Penyalahgunaan prosedur yang perlu diwaspadai adalah kesalahan dalam preparasi sampel—seperti tidak menghaluskan makanan secara merata atau salah menggunakan cairan pengekstrak. Hal ini dapat memicu hasil negatif palsu (false negative), di mana boraks yang terikat kuat di dalam jaringan makanan tidak terdeteksi, sehingga makanan berbahaya lolos dan tetap dikonsumsi oleh masyarakat.

🚨 Dampak Kesehatan

Pengawasan intensif menggunakan alat ini berdampak langsung pada penurunan risiko penyakit degeneratif dan keracunan akibat bahan tambahan pangan (BTP) terlarang:

Pencegahan Toksisitas Akut: Menghindari masyarakat dari gejala keracunan akut akibat dosis tinggi seperti mual, muntah hebat, diare, depresi mental, hingga kegagalan sirkulasi darah.

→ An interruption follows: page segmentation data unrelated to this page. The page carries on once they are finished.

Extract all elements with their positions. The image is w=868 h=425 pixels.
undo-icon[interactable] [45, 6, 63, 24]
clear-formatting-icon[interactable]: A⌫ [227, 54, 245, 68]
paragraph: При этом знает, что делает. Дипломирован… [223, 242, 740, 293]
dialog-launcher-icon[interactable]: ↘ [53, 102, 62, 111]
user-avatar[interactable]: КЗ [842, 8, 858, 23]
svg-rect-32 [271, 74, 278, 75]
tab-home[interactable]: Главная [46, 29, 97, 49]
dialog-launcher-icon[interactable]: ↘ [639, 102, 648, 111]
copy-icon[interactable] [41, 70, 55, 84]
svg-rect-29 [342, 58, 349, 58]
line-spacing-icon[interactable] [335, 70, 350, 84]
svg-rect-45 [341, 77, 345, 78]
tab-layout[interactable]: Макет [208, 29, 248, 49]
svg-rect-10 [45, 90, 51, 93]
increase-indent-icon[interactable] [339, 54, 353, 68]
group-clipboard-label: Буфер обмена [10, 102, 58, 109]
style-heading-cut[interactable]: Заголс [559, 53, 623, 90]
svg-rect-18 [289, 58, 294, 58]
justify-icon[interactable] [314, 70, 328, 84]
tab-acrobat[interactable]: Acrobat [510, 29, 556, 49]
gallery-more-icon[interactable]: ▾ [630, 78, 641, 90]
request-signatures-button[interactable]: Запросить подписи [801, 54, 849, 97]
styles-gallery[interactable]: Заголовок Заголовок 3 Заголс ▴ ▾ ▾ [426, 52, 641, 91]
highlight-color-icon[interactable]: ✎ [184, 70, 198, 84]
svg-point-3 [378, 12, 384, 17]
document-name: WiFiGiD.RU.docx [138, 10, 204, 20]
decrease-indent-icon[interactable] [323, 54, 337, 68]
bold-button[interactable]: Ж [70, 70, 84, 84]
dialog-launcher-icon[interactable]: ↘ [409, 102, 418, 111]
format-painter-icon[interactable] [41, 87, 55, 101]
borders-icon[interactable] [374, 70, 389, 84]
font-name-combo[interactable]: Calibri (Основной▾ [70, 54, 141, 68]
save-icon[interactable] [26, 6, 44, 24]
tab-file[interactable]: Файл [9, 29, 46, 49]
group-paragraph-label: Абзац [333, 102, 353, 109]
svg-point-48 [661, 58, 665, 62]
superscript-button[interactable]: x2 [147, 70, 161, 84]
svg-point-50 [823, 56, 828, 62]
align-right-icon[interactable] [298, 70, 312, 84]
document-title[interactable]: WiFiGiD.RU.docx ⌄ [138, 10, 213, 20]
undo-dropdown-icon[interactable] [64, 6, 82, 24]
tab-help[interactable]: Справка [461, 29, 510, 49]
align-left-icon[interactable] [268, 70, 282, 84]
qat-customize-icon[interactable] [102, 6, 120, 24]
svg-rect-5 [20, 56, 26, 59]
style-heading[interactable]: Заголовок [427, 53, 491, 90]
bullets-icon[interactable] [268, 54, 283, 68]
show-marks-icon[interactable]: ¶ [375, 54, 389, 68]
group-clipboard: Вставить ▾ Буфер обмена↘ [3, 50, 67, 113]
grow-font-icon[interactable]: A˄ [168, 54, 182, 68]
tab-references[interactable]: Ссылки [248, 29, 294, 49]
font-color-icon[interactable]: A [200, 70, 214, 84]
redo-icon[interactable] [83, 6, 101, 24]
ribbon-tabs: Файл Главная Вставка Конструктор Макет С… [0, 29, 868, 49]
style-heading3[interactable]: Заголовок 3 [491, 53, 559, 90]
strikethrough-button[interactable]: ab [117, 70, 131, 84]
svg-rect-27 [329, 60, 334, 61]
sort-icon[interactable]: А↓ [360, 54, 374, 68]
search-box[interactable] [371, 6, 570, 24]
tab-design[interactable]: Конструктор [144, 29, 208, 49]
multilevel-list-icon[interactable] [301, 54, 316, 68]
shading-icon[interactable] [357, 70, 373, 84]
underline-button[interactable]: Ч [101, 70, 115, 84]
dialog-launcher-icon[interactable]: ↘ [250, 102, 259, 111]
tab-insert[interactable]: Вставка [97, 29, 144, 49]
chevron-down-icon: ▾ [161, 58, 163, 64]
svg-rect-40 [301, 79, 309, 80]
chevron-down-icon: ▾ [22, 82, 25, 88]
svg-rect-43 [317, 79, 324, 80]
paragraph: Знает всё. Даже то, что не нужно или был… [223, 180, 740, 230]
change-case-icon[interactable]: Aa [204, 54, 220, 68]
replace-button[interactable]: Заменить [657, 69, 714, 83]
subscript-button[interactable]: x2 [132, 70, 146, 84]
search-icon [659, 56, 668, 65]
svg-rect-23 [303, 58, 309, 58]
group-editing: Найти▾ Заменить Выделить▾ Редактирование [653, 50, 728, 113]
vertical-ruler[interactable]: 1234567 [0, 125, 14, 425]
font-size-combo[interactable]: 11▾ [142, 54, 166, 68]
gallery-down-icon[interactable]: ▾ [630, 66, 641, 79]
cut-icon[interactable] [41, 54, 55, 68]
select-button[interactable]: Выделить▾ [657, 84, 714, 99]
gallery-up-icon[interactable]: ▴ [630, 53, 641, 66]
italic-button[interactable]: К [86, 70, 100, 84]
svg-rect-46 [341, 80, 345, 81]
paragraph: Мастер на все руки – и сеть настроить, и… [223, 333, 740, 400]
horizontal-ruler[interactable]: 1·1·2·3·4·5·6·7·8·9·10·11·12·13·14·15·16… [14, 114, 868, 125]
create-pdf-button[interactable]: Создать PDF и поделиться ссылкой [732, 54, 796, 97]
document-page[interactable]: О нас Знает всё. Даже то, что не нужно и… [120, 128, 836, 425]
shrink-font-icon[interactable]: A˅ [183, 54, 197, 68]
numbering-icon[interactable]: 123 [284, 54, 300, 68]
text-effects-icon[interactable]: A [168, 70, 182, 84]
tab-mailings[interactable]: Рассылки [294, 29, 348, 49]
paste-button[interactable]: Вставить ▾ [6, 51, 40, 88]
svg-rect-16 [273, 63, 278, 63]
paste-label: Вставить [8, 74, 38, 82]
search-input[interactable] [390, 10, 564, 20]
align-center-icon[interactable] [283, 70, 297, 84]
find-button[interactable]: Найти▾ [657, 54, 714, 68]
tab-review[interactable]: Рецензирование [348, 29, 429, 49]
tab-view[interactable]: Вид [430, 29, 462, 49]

Pencegahan Efek Kronis Akumulatif: Boraks bersifat toksik terhadap semua sel dan terakumulasi di dalam tubuh (terutama hati, ginjal, dan otak). Pengawasan rutin mencegah terjadinya kerusakan ginjal kronis, gangguan kesuburan/reproduksi, hingga kanker pada masyarakat dalam jangka panjang.

🚨 Kenapa Penting?

Bagi instansi kesehatan, akuntabilitas program penyehatan makanan harus bersandar pada aturan hukum. Penggunaan Borax test kit merupakan langkah nyata dalam menegakkan Permenkes No. 033 Tahun 2012 tentang Bahan Tambahan Pangan (BTP), yang secara tegas melarang boraks digunakan sebagai pengawet atau pengenyal makanan karena sifatnya yang beracun. Mengingat makanan yang mengandung zat ini sering kali memiliki tampilan fisik yang menarik (lebih kenyal, tahan lama, dan tidak mudah hancur), deteksi visual oleh konsumen sangat sulit. Alat uji cepat ini menjadi “senjata utama” bagi puskesmas dan dinas kesehatan untuk memutus rantai peredaran pangan berbahaya di masyarakat.

🧾 Kesimpulan Singkat

Borax test kit adalah instrumen esensial bagi instansi kesehatan dalam menyelenggarakan program pengawasan keamanan pangan yang cepat, taktis, dan ekonomis demi menegakkan regulasi Permenkes RI. Pemanfaatan alat ini di garis depan memastikan perlindungan kesehatan masyarakat berjalan optimal dan meminimalkan ancaman penyakit akibat zat kimia berbahaya secara dini.